Sesuai Perpres 79 Tahun 2023, TKDN minimal 35 persen telah diberlakukan pada 2019-2021. Kebijakan TKDN minimal 40 persen diberlakukan untuk periode 2022-2026.

"TKDN minimal 60 persen pada 2027-2029, dan di tahun 2030 dan seterusnya ditetapkan minimal 80 persen. Kebijakan ini bertujuan untuk mengoptimalkan pemberdayaan industri komponen dan pemasok kendaraan listrik di dalam negeri," ujar Direktur Jenderal Industri Logam, Mesin, Alat Transportasi dan Elektronika (ILMATE) Kementerian Perindustrian, Setia Diarta, dalam keterangan tertulis, Jumat (6/2/2026).
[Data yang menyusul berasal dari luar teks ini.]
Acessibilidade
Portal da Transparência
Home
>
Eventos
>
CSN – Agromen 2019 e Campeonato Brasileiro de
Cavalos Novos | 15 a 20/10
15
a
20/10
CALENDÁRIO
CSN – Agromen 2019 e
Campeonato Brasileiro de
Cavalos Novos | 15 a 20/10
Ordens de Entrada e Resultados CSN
Selain itu, Kemenperin juga merancang roadmap pengembangan kendaraan listrik Indonesia dalam tiga periode strategis, dimulai dari periode inisiasi (2023–2026), diikuti periode konsolidasi (2026–2029), dan ekspansi pasca-2030.

Dalam membangun industri EV secara menyeluruh, pemerintah melibatkan berbagai pihak, baik pihak swasta maupun pemerintah. Di sektor hulu, pengembangan industri baterai dan hilirisasi mineral strategis terus dipercepat. 
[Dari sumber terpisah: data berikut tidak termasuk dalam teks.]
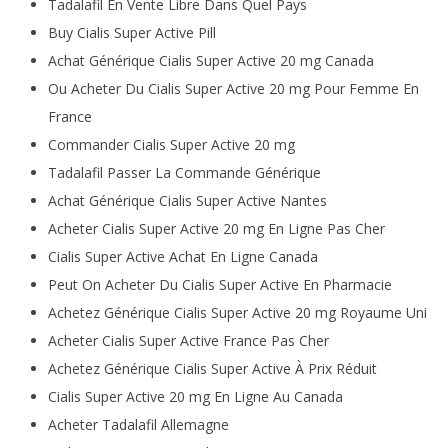
Tadalafil En Vente Libre Dans Quel Pays
Buy Cialis Super Active Pill
Achat Générique Cialis Super Active 20 mg Canada
Ou Acheter Du Cialis Super Active 20 mg Pour Femme En
France
Commander Cialis Super Active 20 mg
Tadalafil Passer La Commande Générique
Achat Générique Cialis Super Active Nantes
Acheter Cialis Super Active 20 mg En Ligne Pas Cher
Cialis Super Active Achat En Ligne Canada
Peut On Acheter Du Cialis Super Active En Pharmacie
Achetez Générique Cialis Super Active 20 mg Royaume Uni
Acheter Cialis Super Active France Pas Cher
Achetez Générique Cialis Super Active À Prix Réduit
Cialis Super Active 20 mg En Ligne Au Canada
Acheter Tadalafil Allemagne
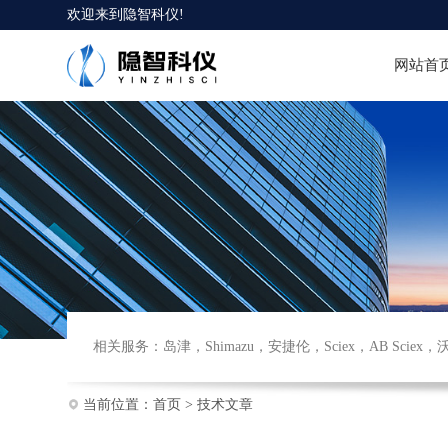
欢迎来到
隐智科仪
!
网站首
相关服务：
岛津
，
Shimazu
，
安捷伦
，
Sciex
，
AB Sciex
，
当前位置：
首页
>
技术文章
Di sisi manufaktur, penguatan pabrik kendaraan dan pemasok komponen dilakukan melalui kebijakan TKDN dan fasilitasi investasi. Sementara di hilir, adopsi kendaraan listrik didorong melalui pembangunan infrastruktur SPKLU, insentif fiskal, serta dukungan pemerintah daerah.
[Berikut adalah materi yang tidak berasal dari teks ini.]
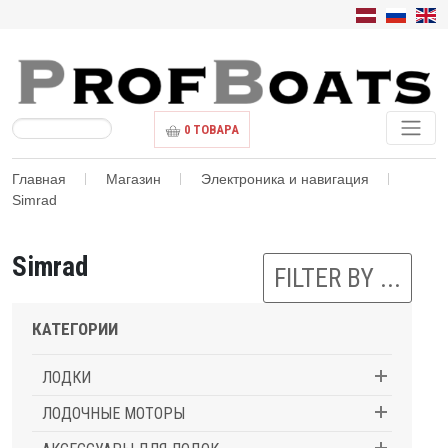
0
ТОВАРА
Главная
Магазин
Электроника и навигация
Simrad
Simrad
FILTER BY ...
КАТЕГОРИИ
ЛОДКИ
ЛОДОЧНЫЕ МОТОРЫ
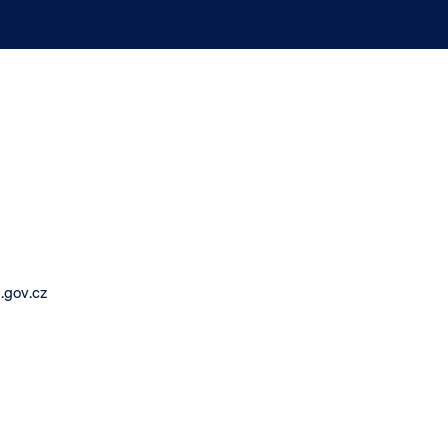
.gov.cz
Dalam 12 hingga 24 bulan mendatang, Kemenperin menetapkan tiga prioritas utama, yaitu menjaga kepastian implementasi roadmap dan TKDN, mempercepat penguatan industri baterai, serta memperkuat pertumbuhan pasar domestik melalui insentif berkelanjutan.

"Dengan fondasi yang kuat, Indonesia berpeluang besar menjadi pusat produksi kendaraan listrik di kawasan, sekaligus menciptakan nilai tambah industri nasional," kata Setia.

Senada, Sekretaris Umum Gabungan Industri Kendaraan Bermotor Indonesia (GAIKINDO), Kukuh Kumara, menyatakan bahwa industri otomotif nasional mendukung seluruh konsep teknologi yang mampu menurunkan emisi, selama tetap mengarah pada pencapaian target NZE 2060. 

"Kepastian arah kebijakan dan konsistensi regulasi menjadi kunci bagi pelaku industri dalam melakukan investasi jangka
panjang," ujarnya.

Dari sisi pelaku usaha global, CEO VinFast Indonesia, Kariyanto Hardjosoemarto, menegaskan bahwa Indonesia memiliki peran strategis bagi VinFast, tidak hanya sebagai pasar kendaraan listrik, tetapi juga sebagai bagian penting dalam pengembangan ekosistem EV dan basis ekspansi perusahaan di kawasan.

"VinFast melihat Indonesia sebagai mitra jangka panjang dalam pengembangan industri kendaraan listrik. Partisipasi pelaku industri otomotif terus meningkat, tercermin dari kehadiran merek global yang membangun fasilitas produksi dan jaringan pendukung EV di Indonesia, serta upaya pengembangan sumber daya manusia dan teknologi industri domestik untuk memperkuat daya saing global," tuturnya.